Au reste, la source de ces fausses doléances n'est que trop visible. Des habitués de la révolution ne peuvent se consoler de voir dominer un autre esprit que celui dans lequel ils ont été si long-temps nourris. Ils sont piqués d'entendre parler de Dieu et de la religion. Tous les actes de l'autorité, dit Méhée, semblent émaner d'un concile ou d'un conclave. On ne nous parle plus que de solennités religieuses, de processions. Oh! cela est en vérité trop noir. M. Méhée aimeroit mieux, sans doute, entendre parler de l'apothéose de Marat et de ces fêtes si belles et si touchantes dont on souilloit alors nos églises. Il aimeroit mieux que les actes de l'autorité fussent émanés de quelque convention ou de quelque club, surtout s'il en étoit secrétaire-greffier. Oh! le bon temps où les yeux des patriotes n'étoient pas offusqués par des processions, où on ne parloit des prêtres que pour les envoyer à la mort, et de la religion que pour la blasphemer. Aujourd'hui, (quelle humiliation!) ceux qui croient en Dieu peuvent prier en paix pour leurs persécuteurs, les églises sont rouvertes à la piété, nos Princes s'honorent d'être chrétiens, et les prêtres ne sont plus obligés de se cacher. N'y a-t-il pas là de quoi rougir pour notre siècle, ou au moins de quoi gémir pour ceux qui se flattoient de nous avoir guéris de nos préjugés?

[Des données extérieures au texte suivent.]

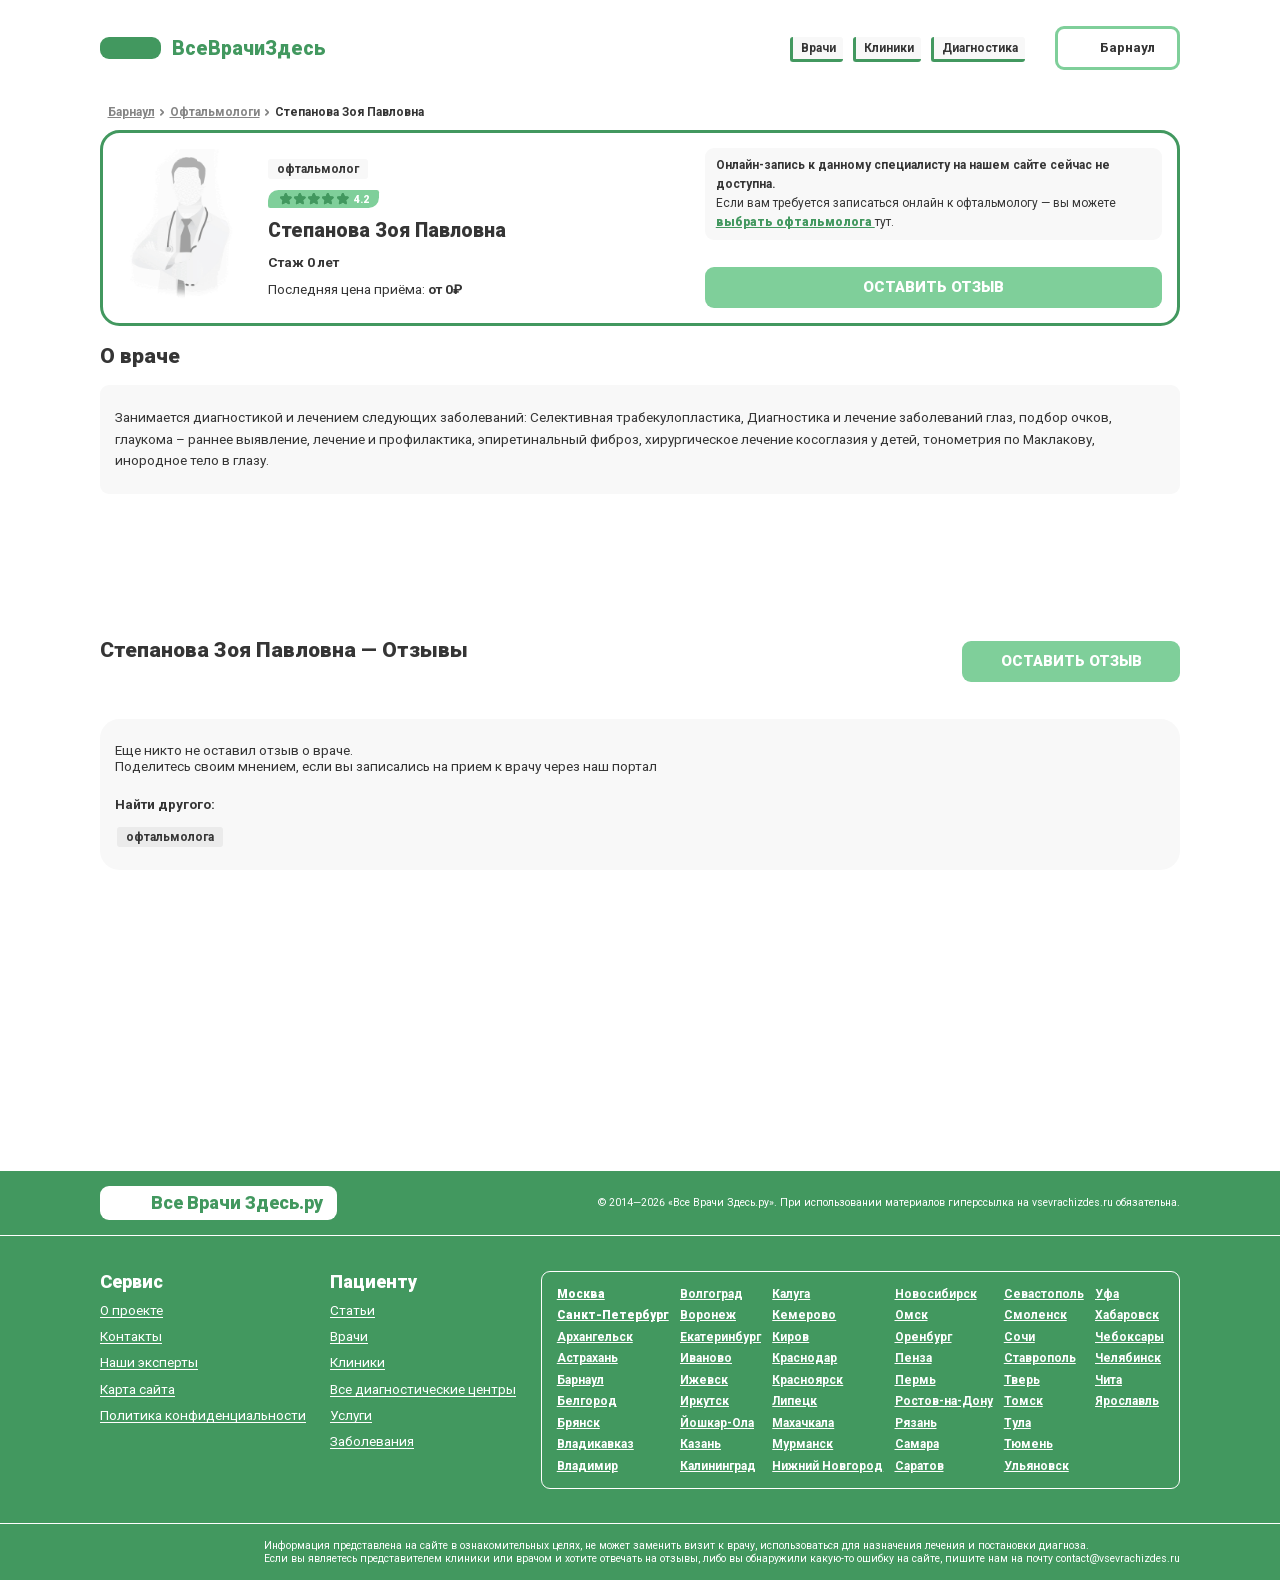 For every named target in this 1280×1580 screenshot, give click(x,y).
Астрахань (587, 1358)
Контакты (131, 1336)
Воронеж (708, 1315)
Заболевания (372, 1441)
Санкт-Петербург (613, 1315)
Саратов (919, 1466)
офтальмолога (170, 837)
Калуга (791, 1294)
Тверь (1022, 1380)
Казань (700, 1444)
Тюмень (1028, 1444)
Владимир (587, 1466)
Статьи (352, 1310)
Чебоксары (1129, 1337)
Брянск (578, 1423)
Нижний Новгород (827, 1466)
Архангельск (595, 1337)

Un autre objet indigne encore M. Méhée; c'est que le Roi ait choisi des Suisses pour sa garde, et je n'en suis pas surpris. Le nom seul de cette nation brave et loyale

doit donner mal au cœur à un des héros du 10 août. Et ici notre jacobin se déploie tout entier. Il nous apprend que ce furent les Suisses qui furent cause des désastres de cette journée. On avoit ern jusqu'ici qu'elle avoit été préparée par les ennemis du trône. Ce n'étoient sûre, ment pas les Suisses qui avoient fait marcher des troupes contre le château, et qui avoient braqué le canon sur le palais du Roi. Ce n'étoient point eux qui avoient insulté ce Prince, et commencé les massacres sur ses sujets les plus fidèles. C'est un mensonge bien absurde que d'accuser des désastres de cette journée ceux qui en furent si cruellement victimes. C'est donner un démenti à l'histoire, qui a raconté la patience autant que la fidélité de ces braves étrangers. Cette fidélité n'a pas le don de plaire à M. Méhée, qui s'efforce de la tourner en ridicule. Ce qui est un peu plus ridicule, c'est la prétention de M. Méhée, qui dit sérieusement qu'au 10 août, on l'accusa lui d'être aristocrate. Oh! le trait est noir. M. Méhée aristocrate. C'est une insigne calomnie, dont il s'est trop bien purgé par toute sa conduite postérieure. Il a pu s'abstenir prudemment d'aller à l'attaque du château où il y avoit encore quelque chose à craindre. Mais aussi avec quel courage il a dirigé l'attaque des prisons où il n'y avoit qu'à frapper? On pouvoit là verser le sang des autres sans compromettre le sien. M. Méhée s'y est bien lavé de sa foiblesse, s'il en a eue.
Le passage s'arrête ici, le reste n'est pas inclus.